2021-05-26 20:29:11

by Marc Zyngier

[permalink] [raw]
Subject: [PATCH 0/4] arm64: Make kexec_file_load honor iomem reservations

This series is a complete departure from the approach I initially sent
almost a month ago[1]. Instead of trying to teach EFI, ACPI and other
subsystem to use memblock, I've decided to stick with the iomem
resource tree and use that exclusively for arm64.

This means that my current approach is (despite what I initially
replied to both Dave and Catalin) to provide an arm64-specific
implementation of arch_kexec_locate_mem_hole() which walks the
resource tree and excludes ranges of RAM that have been registered for
any odd purpose. This is exactly what the userspace implementation
does, and I don't really see a good reason to diverge from it.

Again, this allows my Synquacer board to reliably use kexec_file_load
with as little as 256M, something that would always fail before as it
would overwrite most of the reserved tables.

Obviously, this is now at least 5.14 material.
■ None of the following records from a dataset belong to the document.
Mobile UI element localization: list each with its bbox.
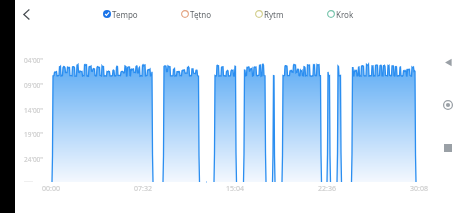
staticText: 15:04: [226, 184, 244, 194]
staticText: Tętno: [190, 9, 212, 20]
staticText: 04'00": [24, 56, 43, 65]
button[interactable]: Krok: [327, 4, 354, 24]
staticText: Tempo: [112, 9, 138, 20]
staticText: 07:32: [134, 184, 152, 194]
staticText: 09'00": [24, 81, 43, 90]
staticText: 22:36: [318, 184, 336, 194]
staticText: 14'00": [24, 106, 43, 115]
button[interactable]: Home: [438, 95, 458, 115]
staticText: 30:08: [410, 184, 428, 194]
button[interactable]: Tętno: [181, 4, 212, 24]
button[interactable]: Back: [16, 4, 37, 25]
button[interactable]: Recent apps: [438, 138, 458, 158]
staticText: 24'00": [24, 155, 43, 164]
staticText: 19'00": [24, 130, 43, 139]
staticText: Rytm: [264, 9, 284, 20]
button[interactable]: Back: [438, 52, 458, 72]
staticText: 00:00: [42, 184, 60, 194]
button[interactable]: Rytm: [255, 4, 284, 24]
staticText: Krok: [336, 9, 354, 20]
button[interactable]: Tempo: [103, 4, 138, 24]
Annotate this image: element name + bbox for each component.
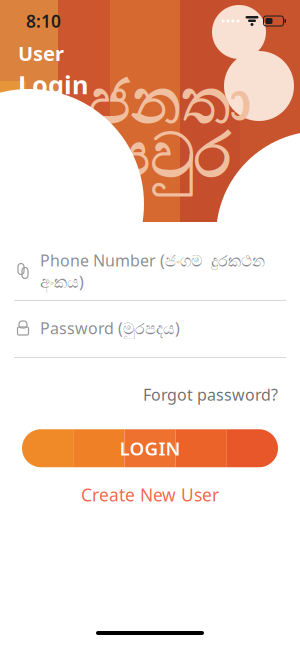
staticText: LOGIN [120,436,180,461]
staticText: User [18,40,64,67]
staticText: 8:10 [26,10,61,32]
button[interactable]: Create New User [73,477,227,512]
staticText: Phone Number (ජංගම දුරකථන අංකය) [40,250,265,292]
staticText: Login [18,68,88,101]
button[interactable]: Password (මුරපදය) [0,311,300,345]
staticText: ජනතා [89,74,251,134]
button[interactable]: Forgot password? [139,378,282,411]
staticText: Password (මුරපදය) [40,317,180,339]
staticText: පවුර [108,128,232,188]
button[interactable]: LOGIN [22,429,278,467]
staticText: Create New User [81,483,219,506]
staticText: Forgot password? [143,384,278,405]
button[interactable]: Phone Number (ජංගම දුරකථන අංකය) [0,254,300,288]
Given how broken
kexec_file_load is for non-crash kernels on arm64 at the moment,
should we at least disable it in 5.13 and all previous stable kernels?

Thanks,

M.

[1] https://lore.kernel.org/r/[email protected]

Marc Zyngier (4):
kexec_file: Make locate_mem_hole_callback global
kernel/resource: Populate child pointer in find_next_iomem_res()
kernel/resource: Add walk_excluding_child_res() helper
arm64: kexec_image: Implement arch_kexec_locate_mem_hole()

arch/arm64/kernel/kexec_image.c | 45 ++++++++++++++++++
include/linux/ioport.h | 4 ++
include/linux/kexec.h | 1 +
kernel/kexec_file.c | 6 +--
kernel/resource.c | 81 +++++++++++++++++++++++++++++++++
5 files changed, 134 insertions(+), 3 deletions(-)

--
2.30.2


2021-05-26 20:30:22

by Marc Zyngier

[permalink] [raw]
Subject: [PATCH 3/4] kernel/resource: Add walk_excluding_child_res() helper

Once we have obtained a resource of a certain type from
find_next_iomem_res(), it doesn't necessarily mean that the whole
resource is usable, and we have cases where a child resource
denotes an exclusion in the initial resource.

Provide a new walker that deals with this exact case, and calls
a callback on each resource fragment that doesn't have a child.

Signed-off-by: Marc Zyngier <[email protected]>
---
include/linux/ioport.h | 4 +++
kernel/resource.c | 80 ++++++++++++++++++++++++++++++++++++++++++
2 files changed, 84 insertions(+)

diff --git a/include/linux/ioport.h b/include/linux/ioport.h
index 8359c50f9988..526314a42ad2 100644
--- a/include/linux/ioport.h
+++ b/include/linux/ioport.h
@@ -323,6 +323,10 @@ extern int
walk_iomem_res_desc(unsigned long desc, unsigned long flags, u64 start, u64 end,
void *arg, int (*func)(struct resource *, void *));

+extern int
+walk_excluding_child_res(struct resource *res, void *arg,
+ int (*func)(struct resource *, void *));
+
struct resource *devm_request_free_mem_region(struct device *dev,
struct resource *base, unsigned long size);
struct resource *request_free_mem_region(struct resource *base,
diff --git a/kernel/resource.c b/kernel/resource.c
index 311b8d2c9957..1d9b5f653938 100644
--- a/kernel/resource.c
+++ b/kernel/resource.c
@@ -318,6 +318,86 @@ int release_resource(struct resource *old)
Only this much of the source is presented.